- Location: Kunene Region, Namibia
- Coordinates: 18°27′00.00″S 12°01′00.00″E﻿ / ﻿18.4500000°S 12.0166667°E

= Cape Fria =

Headland on the northern coast of Namibia

Cape Fria (literally "cold cape") is a headland overlooking the South Atlantic Ocean situated along the northern shoreline of Namibia, about 120 km (75 mi) to the northwest of Mowe Bay and 200 km to the south of the Angolan border. It is located in Skeleton Coast National Park. Due to its remoteness, it is accessible only by air.

==History==
Cape Fria was discovered, along with Cape Cross, in 1486 by the Portuguese sailor Diogo Cão.

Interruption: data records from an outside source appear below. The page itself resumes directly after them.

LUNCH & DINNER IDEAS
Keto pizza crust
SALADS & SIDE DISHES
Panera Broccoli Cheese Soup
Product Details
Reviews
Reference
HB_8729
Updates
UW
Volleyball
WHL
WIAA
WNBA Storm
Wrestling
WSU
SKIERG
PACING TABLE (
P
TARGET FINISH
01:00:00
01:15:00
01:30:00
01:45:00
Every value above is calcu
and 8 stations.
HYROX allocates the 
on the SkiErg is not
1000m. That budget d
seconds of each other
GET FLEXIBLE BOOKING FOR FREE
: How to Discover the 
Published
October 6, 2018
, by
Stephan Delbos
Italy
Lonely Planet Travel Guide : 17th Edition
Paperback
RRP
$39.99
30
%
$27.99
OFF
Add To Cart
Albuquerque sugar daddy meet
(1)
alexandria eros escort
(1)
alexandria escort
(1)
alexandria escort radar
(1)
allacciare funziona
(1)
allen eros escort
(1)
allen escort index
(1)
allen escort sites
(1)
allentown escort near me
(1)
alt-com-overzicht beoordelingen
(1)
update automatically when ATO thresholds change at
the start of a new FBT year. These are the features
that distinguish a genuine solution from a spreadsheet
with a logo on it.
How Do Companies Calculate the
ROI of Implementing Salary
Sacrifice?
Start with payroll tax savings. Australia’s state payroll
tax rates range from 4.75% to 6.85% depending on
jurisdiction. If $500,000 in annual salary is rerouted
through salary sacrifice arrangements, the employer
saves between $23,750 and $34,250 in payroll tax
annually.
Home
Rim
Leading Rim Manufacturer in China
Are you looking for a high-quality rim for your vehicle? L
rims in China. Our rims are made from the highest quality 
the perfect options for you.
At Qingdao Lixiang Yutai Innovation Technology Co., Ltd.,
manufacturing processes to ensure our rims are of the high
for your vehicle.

Since the beginning of the 1980s, there have been plans to build a deep-sea port along with a railway connection near Cape Fria to connect the north of Namibia — as well as the neighboring countries of Botswana, Zambia, Zimbabwe, and Angola — to international maritime traffic. Such a project would benefit Namibia's position in intra-African trade, but it has not been pursued, particularly on account of financing and environmental issues. The construction of a harbor and a rail connection has been planned since 2011 and was confirmed in October 2014, with the government dedicating $1.8 million USD to the project.